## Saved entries
=== Section Start ===

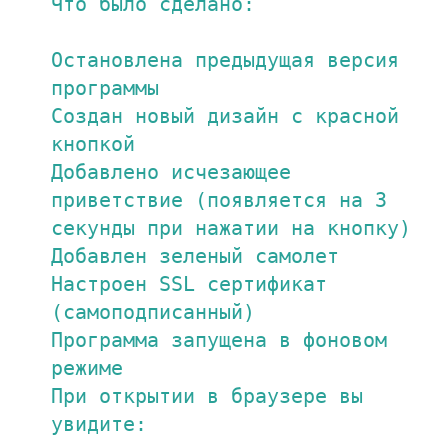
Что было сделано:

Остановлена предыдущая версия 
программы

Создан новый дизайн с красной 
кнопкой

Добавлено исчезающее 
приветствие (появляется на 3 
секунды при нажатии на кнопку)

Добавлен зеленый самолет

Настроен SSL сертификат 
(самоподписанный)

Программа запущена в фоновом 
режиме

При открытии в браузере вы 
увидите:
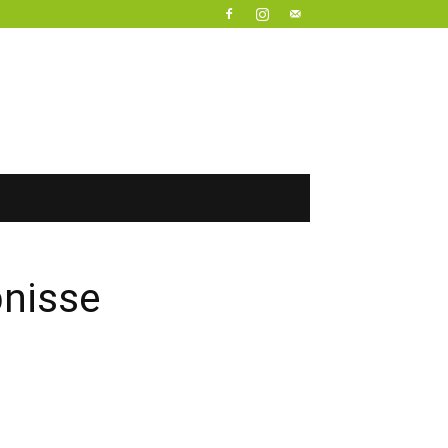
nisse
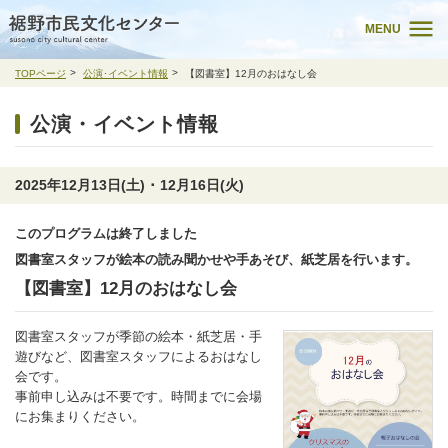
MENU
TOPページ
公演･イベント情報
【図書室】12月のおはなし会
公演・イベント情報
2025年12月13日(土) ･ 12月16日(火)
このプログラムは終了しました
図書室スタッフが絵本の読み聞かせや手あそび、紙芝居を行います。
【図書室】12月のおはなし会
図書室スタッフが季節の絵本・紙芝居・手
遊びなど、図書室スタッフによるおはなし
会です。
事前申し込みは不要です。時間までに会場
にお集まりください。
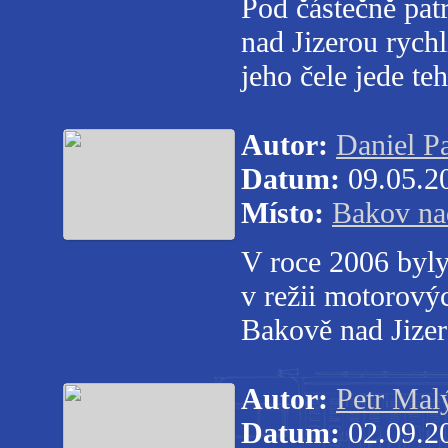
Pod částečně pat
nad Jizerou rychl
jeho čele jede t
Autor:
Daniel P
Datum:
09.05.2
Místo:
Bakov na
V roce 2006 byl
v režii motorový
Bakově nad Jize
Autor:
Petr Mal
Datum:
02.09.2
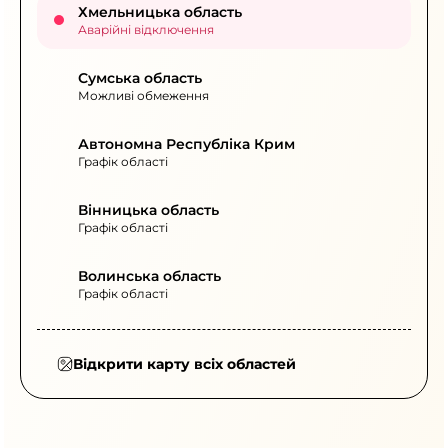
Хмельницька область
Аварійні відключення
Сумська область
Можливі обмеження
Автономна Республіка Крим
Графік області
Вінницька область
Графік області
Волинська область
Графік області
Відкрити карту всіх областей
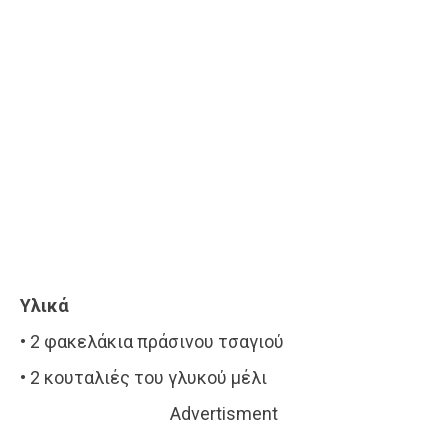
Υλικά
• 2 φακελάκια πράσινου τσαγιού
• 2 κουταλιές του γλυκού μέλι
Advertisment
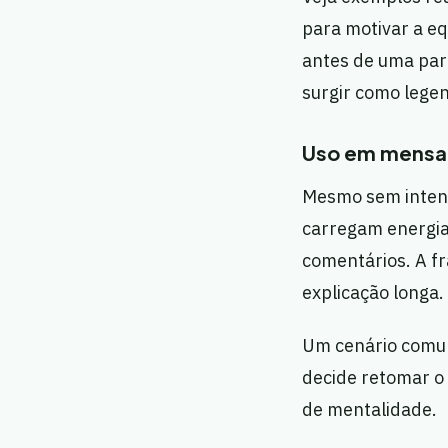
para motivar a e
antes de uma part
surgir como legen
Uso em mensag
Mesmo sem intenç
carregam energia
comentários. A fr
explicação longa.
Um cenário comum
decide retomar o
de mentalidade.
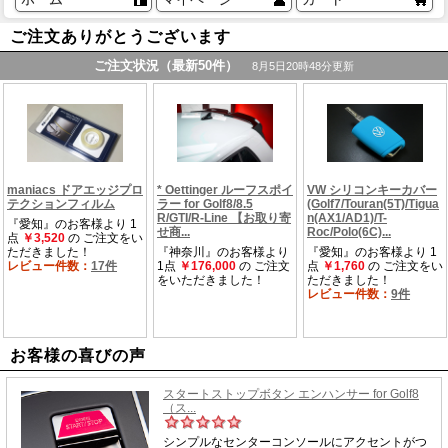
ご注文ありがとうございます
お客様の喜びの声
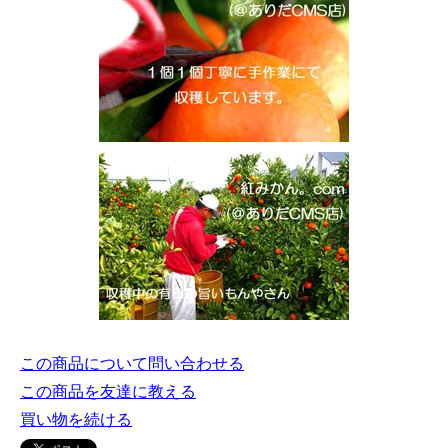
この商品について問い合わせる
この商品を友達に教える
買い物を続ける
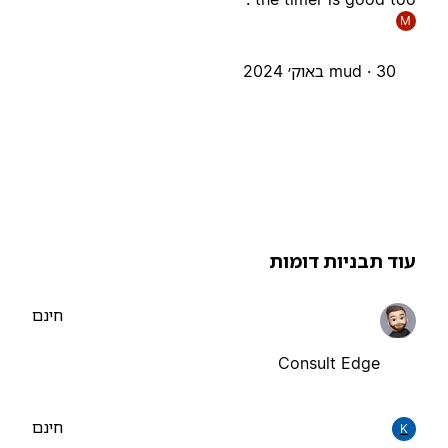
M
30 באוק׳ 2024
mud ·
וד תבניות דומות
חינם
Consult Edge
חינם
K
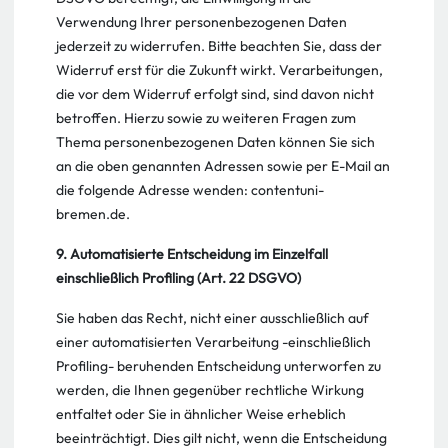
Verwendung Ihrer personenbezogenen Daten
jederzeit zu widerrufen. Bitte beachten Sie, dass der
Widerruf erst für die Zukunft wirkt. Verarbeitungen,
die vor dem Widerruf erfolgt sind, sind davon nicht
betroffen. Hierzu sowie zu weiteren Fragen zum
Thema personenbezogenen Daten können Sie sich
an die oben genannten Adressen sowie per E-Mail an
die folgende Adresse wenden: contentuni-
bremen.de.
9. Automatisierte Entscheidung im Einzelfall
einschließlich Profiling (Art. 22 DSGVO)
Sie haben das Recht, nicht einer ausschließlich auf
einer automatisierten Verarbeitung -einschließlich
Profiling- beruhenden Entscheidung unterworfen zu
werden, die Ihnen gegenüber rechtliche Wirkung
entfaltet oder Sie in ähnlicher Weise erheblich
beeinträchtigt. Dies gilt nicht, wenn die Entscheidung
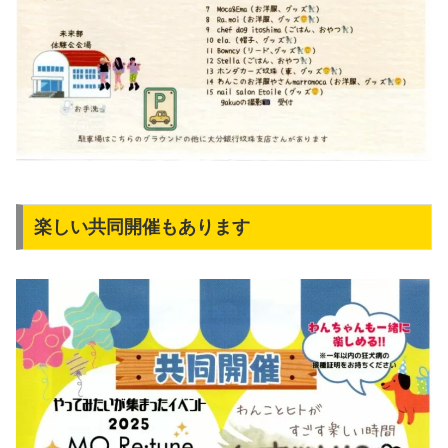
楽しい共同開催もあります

=== Section End ===
=== Section Start ===

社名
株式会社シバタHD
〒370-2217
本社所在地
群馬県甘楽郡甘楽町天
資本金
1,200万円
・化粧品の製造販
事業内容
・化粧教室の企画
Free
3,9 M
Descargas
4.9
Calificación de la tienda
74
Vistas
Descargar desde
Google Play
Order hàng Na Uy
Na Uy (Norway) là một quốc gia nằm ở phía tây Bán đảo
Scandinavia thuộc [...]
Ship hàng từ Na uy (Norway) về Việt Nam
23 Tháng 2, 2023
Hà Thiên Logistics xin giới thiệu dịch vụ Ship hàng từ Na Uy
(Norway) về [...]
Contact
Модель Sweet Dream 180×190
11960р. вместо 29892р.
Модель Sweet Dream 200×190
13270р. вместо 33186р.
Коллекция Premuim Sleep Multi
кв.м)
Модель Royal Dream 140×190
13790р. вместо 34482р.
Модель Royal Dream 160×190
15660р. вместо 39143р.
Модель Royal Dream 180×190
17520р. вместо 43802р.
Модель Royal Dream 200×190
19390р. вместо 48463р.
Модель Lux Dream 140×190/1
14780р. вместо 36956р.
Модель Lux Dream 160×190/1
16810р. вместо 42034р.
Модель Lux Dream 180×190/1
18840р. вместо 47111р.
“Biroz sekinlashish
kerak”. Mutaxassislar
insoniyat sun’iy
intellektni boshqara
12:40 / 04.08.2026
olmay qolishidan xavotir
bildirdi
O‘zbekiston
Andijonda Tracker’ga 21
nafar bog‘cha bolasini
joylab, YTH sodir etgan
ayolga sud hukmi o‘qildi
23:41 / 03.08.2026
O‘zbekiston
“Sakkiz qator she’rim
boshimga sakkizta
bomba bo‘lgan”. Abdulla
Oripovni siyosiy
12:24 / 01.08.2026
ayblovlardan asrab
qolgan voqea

=== Section End ===
=== Section Start ===

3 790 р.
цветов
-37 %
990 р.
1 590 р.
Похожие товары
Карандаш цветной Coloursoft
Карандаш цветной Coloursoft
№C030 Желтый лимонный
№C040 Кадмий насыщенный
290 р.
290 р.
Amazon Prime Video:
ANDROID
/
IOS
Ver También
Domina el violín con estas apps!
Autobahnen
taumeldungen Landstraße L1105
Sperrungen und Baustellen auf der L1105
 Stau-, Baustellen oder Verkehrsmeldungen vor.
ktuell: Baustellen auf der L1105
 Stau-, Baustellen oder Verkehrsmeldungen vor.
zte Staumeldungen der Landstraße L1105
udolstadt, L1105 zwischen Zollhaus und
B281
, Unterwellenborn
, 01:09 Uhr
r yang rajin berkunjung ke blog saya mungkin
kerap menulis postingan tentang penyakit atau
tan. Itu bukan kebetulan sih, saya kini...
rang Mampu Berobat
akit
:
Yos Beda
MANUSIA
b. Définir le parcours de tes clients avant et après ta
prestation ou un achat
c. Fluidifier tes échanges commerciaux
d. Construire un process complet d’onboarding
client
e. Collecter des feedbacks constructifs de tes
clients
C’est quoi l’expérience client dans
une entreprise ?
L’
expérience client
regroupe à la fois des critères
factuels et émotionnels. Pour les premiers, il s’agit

=== Section End ===

## Assignment
All that is needed is the exact run of lines above from the line containing "rang Mampu Berobat" through the line containing "factuels et émotionnels.", both of them included.

## Task result
rang Mampu Berobat
akit
:
Yos Beda
MANUSIA
b. Définir le parcours de tes clients avant et après ta
prestation ou un achat
c. Fluidifier tes échanges commerciaux
d. Construire un process complet d’onboarding
client
e. Collecter des feedbacks constructifs de tes
clients
C’est quoi l’expérience client dans
une entreprise ?
L’
expérience client
regroupe à la fois des critères
factuels et émotionnels. Pour les premiers, il s’agit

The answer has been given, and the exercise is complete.